They learned a good lesson from the liblzma situation.
PiVPN is so easy to use. You run 1 command and pass in the name of the config to generate and you're done. Now you can take that config and use it client side.
I've used it on Debian servers (not a Raspberry Pi) and it's been flawless to onboard a bunch of folks into using a VPN (work related).
IMO there's no way this project will fail, someone will fork it.
unfortunate that it's come to an end but it's nice to hear the maintainer moving on in such a positive way :)
Server, two Apple TVs, a couple phones, a tablet, and a laptop all on it in like 15 minutes flat. With one of the Apple TVs configured to act as a gateway, too.
Should’ve just done that to begin with.
You set the number of peers and it generates that number of folders with certificates and QR codes for you.
Might just setup a nixOS arm image with wg instead
I migrated to OPNSense for my DNS and I haven't needed VPN for a little bit. But I kind of disagree that there is no place for a simple CLI tool for wireguard user management.
I was going to make a comment about how unreasonable it is to shut the project down instead of letting someone else take it over. But two things come to mind: First, yes, people can fork it and develop it on their own. Second, right after xz, maybe it would seem unwise to endorse a stranger taking over your security project.
PS: PiVPN isn't wireguard itself. Assuming WG's command line doesn't change radically for a while, PiVPN is still completely usable and people don't need to rush to get off it.
I wonder if financial/monetary incentive would change this. I don't think it would personally (because putting a value on your free time/mental load/time you can spend with your loved ones doing something else away from the PC is precious)
On the flip side... $500/mo? $1k/mo? $5k/mo? I'm sure most projects that go "defunct" open-source-free-no-financial-incentive-thanklessly-help-build-something could probably find "motivated maintainers" for $3k/mo on average? Internationally?

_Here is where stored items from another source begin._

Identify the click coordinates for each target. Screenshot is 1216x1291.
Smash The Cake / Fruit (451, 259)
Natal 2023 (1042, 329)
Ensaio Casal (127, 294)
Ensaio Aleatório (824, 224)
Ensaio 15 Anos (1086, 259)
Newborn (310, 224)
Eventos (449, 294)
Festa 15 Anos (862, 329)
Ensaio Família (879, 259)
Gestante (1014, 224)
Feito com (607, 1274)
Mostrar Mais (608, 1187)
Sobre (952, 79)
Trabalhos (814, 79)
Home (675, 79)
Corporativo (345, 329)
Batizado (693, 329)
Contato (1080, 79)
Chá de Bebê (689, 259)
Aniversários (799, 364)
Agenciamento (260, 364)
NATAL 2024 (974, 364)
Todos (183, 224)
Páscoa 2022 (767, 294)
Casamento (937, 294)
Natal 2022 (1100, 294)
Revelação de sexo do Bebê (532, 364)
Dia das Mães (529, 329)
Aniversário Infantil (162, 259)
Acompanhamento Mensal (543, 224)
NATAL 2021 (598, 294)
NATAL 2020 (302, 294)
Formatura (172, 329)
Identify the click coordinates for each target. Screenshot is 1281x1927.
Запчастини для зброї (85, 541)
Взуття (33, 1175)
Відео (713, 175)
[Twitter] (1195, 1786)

Is the "capitalist" answer "this repo and all of its efforts are not worth $3k/mo to the open market"?
Perhaps Jia Tan is looking for a new gig.
Eventually we ended up building a custom Raspberry Pi image.

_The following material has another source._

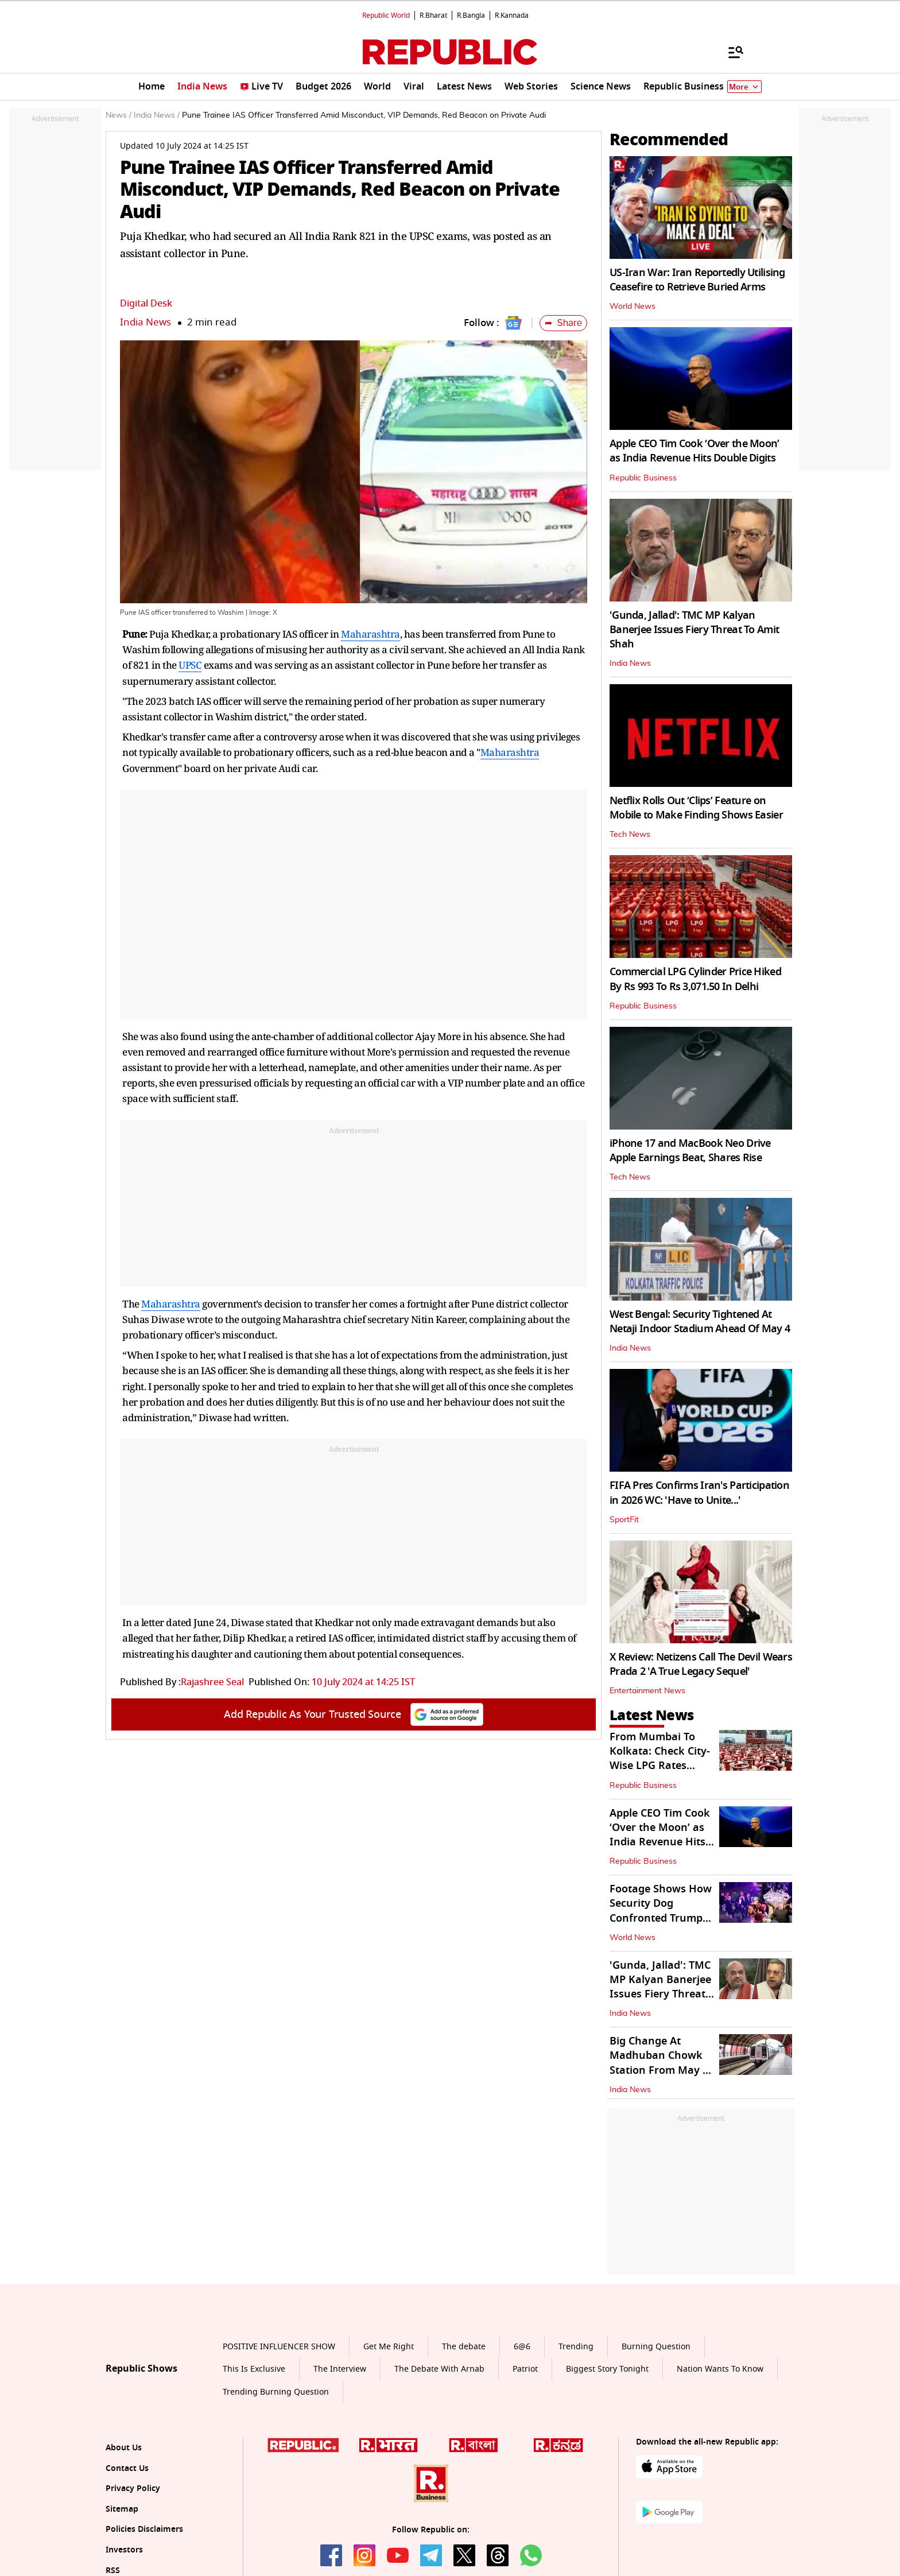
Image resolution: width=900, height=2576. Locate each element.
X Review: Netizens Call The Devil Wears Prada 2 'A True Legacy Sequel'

Perhaps overkill but have been running this for many years with zero issues. It does everything though so configuration/setup can take a bit of time.

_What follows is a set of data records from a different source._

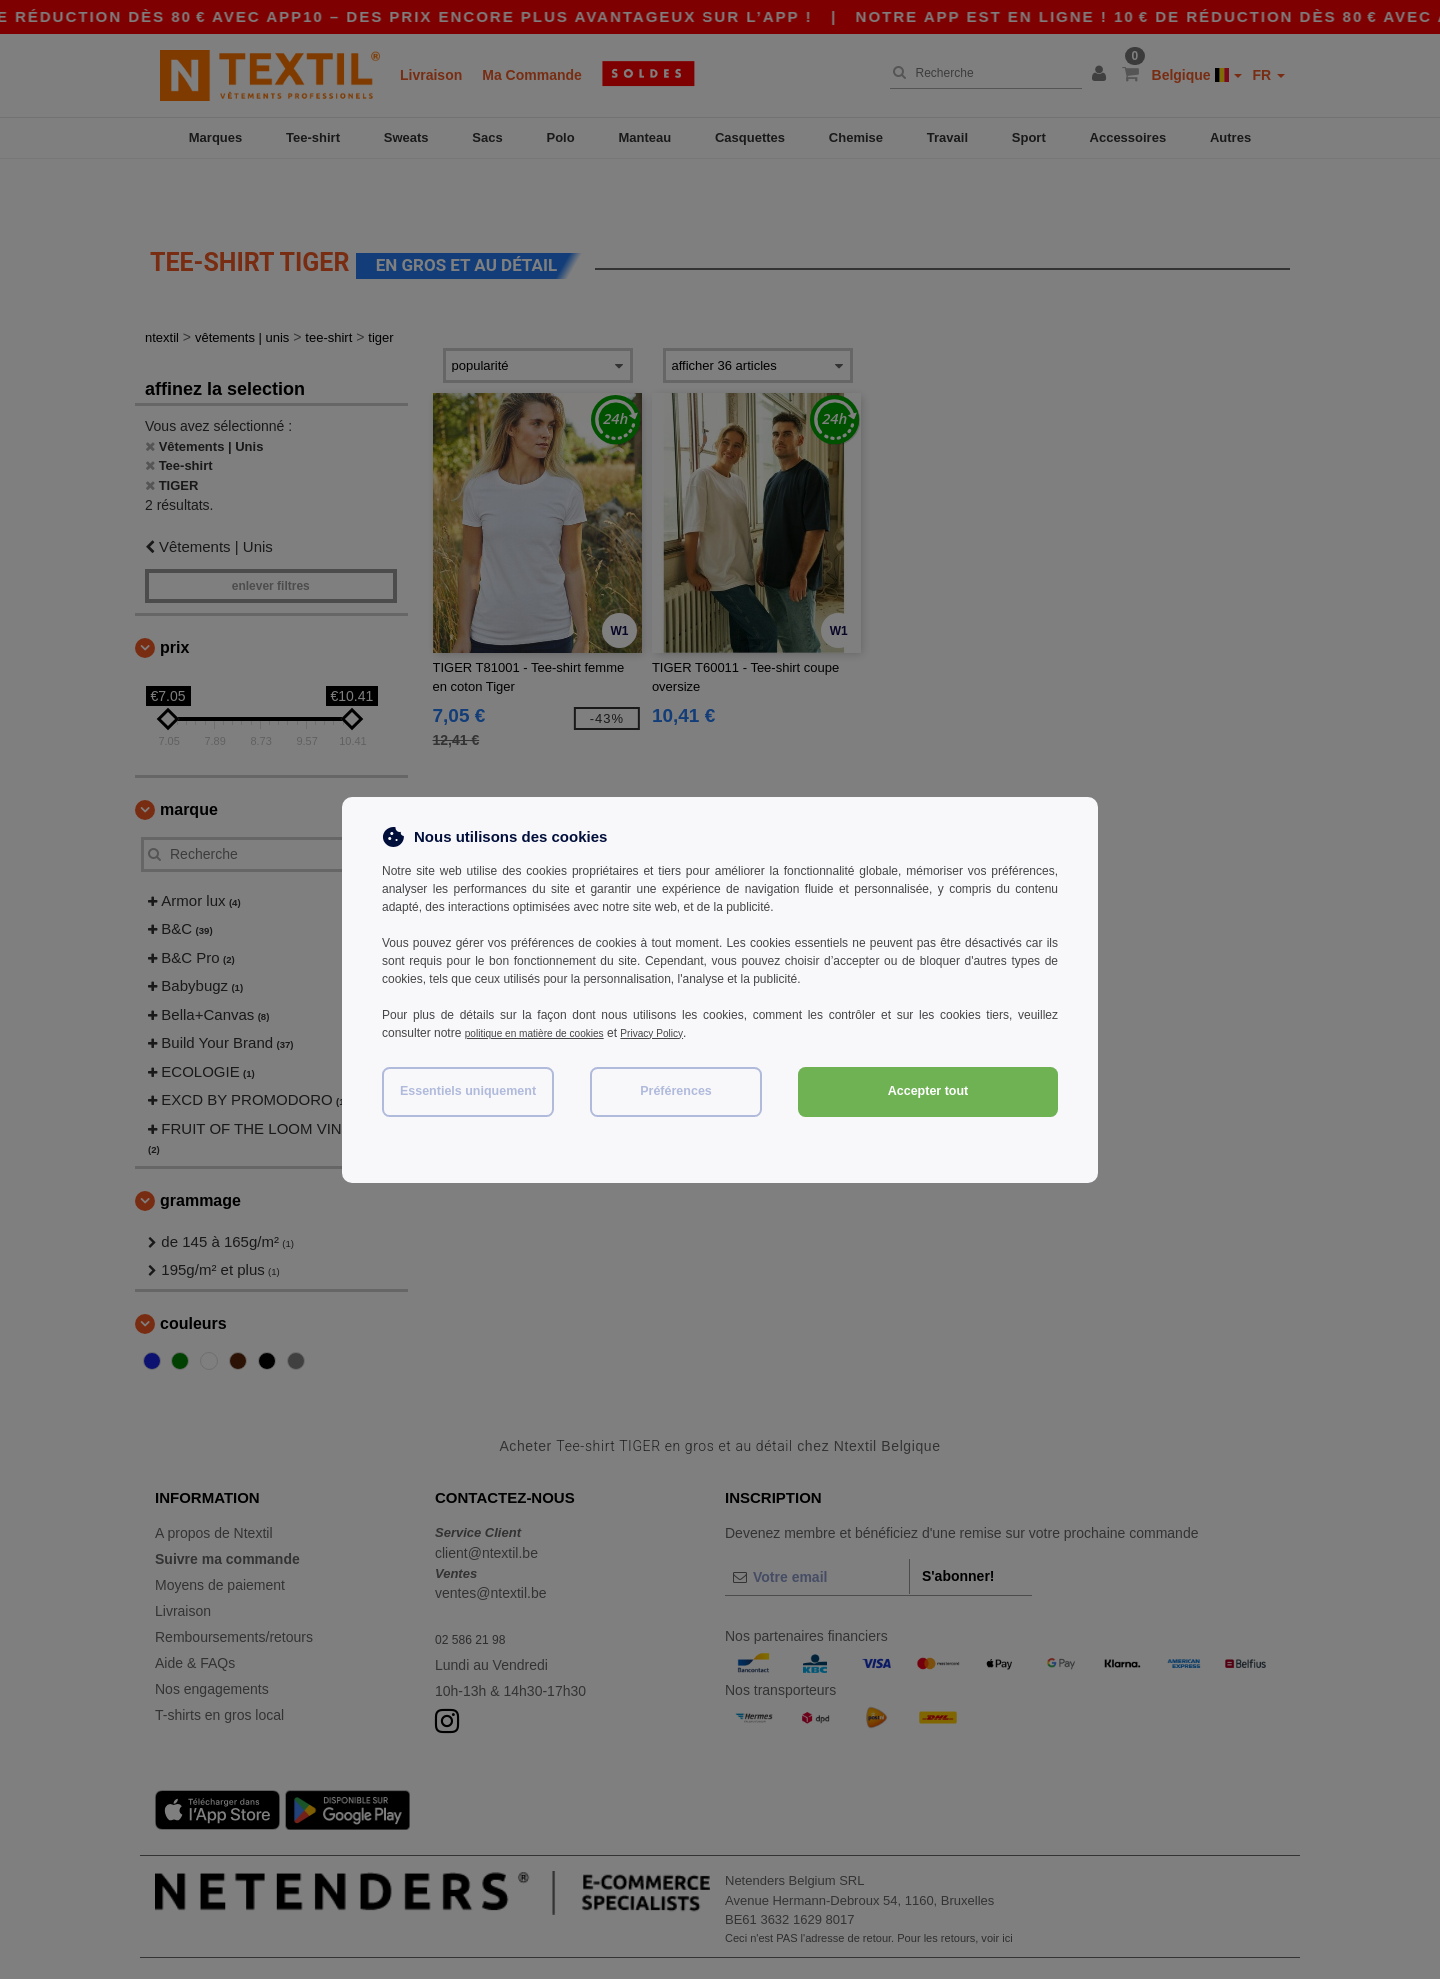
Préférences (676, 1091)
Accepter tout (928, 1091)
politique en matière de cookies (547, 1033)
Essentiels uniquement (468, 1091)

> WireHole is a combination of WireGuard, Pi-hole, and Unbound in a docker-compose project with the intent of enabling users to quickly and easily create a personally managed full or split-tunnel WireGuard VPN with ad blocking capabilities thanks to Pi-hole, and DNS caching, additional privacy options, and upstream providers via Unbound.
That was truly disgusting.
That’s what prompted Raymond to create uBlock Origin.
Just handing responsibility over to someone else for something like a VPN project is definitely high risk.
Remember the xz debacle last week? Same kind of people who backdoored xz would love to get maintainership of a VPN project for sure.
Chapeau bas for keeping it going for so long. The internet of old was built by irrational hobbyists like these guys.